The Amazon founder brought that same enthusiasm to his expedition to recover the rocket engine that NASA used to launch the Apollo 12 mission to the moon 46 years ago. Starting Saturday, the F-1 engines from the launch of Apollo 12 and Apollo 16 go on temporary display at Seattle’s Museum of Flight. Bezos spoke at a preview Thursday, the Apollo 12 moon landing’s anniversary.

Bezos Expeditions pulled the engines from the bottom of the Atlantic two years ago.
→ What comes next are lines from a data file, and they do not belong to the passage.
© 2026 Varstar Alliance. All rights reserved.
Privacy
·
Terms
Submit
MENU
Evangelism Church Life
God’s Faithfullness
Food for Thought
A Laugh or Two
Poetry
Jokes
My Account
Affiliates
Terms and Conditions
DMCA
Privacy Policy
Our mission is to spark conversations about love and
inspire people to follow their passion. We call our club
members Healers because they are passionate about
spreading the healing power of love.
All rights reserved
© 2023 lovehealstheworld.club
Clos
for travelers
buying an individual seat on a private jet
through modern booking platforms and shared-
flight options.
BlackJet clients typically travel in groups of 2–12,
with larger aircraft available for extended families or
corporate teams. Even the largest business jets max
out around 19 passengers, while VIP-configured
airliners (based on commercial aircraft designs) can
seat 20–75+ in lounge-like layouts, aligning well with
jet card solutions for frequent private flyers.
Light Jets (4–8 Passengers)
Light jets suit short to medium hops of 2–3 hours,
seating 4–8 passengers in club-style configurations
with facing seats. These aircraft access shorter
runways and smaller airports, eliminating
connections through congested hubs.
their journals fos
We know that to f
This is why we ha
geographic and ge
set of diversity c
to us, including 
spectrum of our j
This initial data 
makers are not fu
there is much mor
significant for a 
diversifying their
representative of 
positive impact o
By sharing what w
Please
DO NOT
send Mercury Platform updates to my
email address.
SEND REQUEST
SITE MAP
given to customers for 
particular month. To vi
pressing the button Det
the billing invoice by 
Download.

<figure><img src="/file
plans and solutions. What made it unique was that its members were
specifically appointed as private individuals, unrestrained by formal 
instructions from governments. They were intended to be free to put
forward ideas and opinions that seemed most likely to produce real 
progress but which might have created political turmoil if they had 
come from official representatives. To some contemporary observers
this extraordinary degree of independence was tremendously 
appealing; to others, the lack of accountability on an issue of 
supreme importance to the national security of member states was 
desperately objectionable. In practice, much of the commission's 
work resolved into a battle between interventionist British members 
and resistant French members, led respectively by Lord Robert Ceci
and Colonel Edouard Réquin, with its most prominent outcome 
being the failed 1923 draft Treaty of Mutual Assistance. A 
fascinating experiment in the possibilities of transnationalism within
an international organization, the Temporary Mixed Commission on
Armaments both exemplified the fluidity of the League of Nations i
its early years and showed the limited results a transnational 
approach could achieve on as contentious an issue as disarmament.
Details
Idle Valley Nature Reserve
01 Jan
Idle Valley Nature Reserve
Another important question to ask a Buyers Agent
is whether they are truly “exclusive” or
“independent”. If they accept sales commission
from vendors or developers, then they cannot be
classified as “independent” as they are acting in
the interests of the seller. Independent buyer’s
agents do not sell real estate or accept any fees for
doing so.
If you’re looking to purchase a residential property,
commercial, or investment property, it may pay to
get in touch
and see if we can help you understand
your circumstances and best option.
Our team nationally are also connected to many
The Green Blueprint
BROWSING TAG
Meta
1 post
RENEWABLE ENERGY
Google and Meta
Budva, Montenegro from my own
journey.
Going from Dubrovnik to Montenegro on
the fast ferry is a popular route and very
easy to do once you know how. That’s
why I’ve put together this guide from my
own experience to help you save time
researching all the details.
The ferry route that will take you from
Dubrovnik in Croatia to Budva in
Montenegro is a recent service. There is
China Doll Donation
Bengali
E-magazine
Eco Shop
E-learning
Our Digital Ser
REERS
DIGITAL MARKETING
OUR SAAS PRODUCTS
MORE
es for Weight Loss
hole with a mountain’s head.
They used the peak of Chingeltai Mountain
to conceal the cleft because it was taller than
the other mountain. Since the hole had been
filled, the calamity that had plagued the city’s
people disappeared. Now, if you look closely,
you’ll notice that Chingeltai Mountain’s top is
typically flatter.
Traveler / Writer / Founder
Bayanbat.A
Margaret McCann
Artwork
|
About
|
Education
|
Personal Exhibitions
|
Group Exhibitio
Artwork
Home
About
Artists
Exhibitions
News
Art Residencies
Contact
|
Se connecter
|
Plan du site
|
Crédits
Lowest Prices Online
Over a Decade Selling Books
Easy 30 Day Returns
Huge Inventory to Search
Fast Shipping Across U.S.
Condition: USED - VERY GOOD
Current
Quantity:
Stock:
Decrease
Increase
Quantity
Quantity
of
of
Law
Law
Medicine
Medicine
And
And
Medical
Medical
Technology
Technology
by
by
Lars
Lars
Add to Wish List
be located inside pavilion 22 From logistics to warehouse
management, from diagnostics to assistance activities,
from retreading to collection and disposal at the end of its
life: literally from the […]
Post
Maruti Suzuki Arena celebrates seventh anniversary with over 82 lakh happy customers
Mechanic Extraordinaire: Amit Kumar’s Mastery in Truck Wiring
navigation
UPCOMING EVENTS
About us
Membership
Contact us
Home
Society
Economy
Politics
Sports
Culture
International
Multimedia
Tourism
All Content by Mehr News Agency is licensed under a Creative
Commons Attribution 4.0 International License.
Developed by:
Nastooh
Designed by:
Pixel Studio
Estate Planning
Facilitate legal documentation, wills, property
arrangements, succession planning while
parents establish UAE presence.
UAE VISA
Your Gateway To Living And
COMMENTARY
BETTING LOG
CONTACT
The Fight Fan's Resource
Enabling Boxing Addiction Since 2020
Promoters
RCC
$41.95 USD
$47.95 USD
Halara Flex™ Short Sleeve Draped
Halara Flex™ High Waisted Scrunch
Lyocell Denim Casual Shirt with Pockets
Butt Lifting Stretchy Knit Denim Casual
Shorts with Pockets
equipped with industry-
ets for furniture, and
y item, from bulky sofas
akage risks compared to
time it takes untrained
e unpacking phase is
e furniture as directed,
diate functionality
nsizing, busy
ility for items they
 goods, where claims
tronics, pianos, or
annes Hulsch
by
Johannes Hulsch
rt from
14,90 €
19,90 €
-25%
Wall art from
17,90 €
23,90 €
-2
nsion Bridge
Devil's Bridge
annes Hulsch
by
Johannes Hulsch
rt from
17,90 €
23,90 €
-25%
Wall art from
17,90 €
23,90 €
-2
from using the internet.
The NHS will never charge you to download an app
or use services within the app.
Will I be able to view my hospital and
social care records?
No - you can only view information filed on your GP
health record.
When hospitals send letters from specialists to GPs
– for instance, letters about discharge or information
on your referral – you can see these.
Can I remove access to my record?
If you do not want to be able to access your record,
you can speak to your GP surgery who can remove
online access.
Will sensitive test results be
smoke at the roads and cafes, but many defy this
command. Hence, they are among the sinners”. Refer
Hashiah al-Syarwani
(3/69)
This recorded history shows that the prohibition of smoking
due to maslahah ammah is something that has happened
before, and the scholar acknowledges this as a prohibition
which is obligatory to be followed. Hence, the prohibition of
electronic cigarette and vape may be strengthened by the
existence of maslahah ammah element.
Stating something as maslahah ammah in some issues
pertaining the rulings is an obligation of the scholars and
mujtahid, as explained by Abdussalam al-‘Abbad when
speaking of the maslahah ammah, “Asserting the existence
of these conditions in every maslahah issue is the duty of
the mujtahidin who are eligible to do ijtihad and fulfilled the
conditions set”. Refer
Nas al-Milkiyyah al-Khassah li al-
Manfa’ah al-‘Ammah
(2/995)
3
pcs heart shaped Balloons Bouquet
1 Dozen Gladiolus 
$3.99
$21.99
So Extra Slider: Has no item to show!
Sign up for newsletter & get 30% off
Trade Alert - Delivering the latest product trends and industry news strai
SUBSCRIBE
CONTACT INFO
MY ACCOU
“When you recover a historical artifact like this, and you put it in a museum, it’s not really about the past. It’s about today,” Bezos said. “It’s about building a 21st-century version of the F-1 engine. It’s about building reusable rockets. It’s about all the other things we do in our civilization that we want to push forward.”

The F-1 engines that powered those Apollo missions boosted a 40-story rocket from liftoff to the edge of space. They then separated with that first stage and fell to the bottom of the Atlantic Ocean.

Geoff Nunn, a curator with the museum, said the engines round out to the museum's Apollo 12 collection, which includes items from commander Pete Conrad.

“We have an excellent relationship with Pete Conrad's widow and have a lot of his artifacts here, so getting the engines here helps us complete that Apollo 12 story,” Nunn said.

The engine parts will be shown temporarily on their own until early next year. Eventually they'll be part a new permanent exhibit that showcases all the salvaged Apollo 12 and Apollo 16 F-1 remains.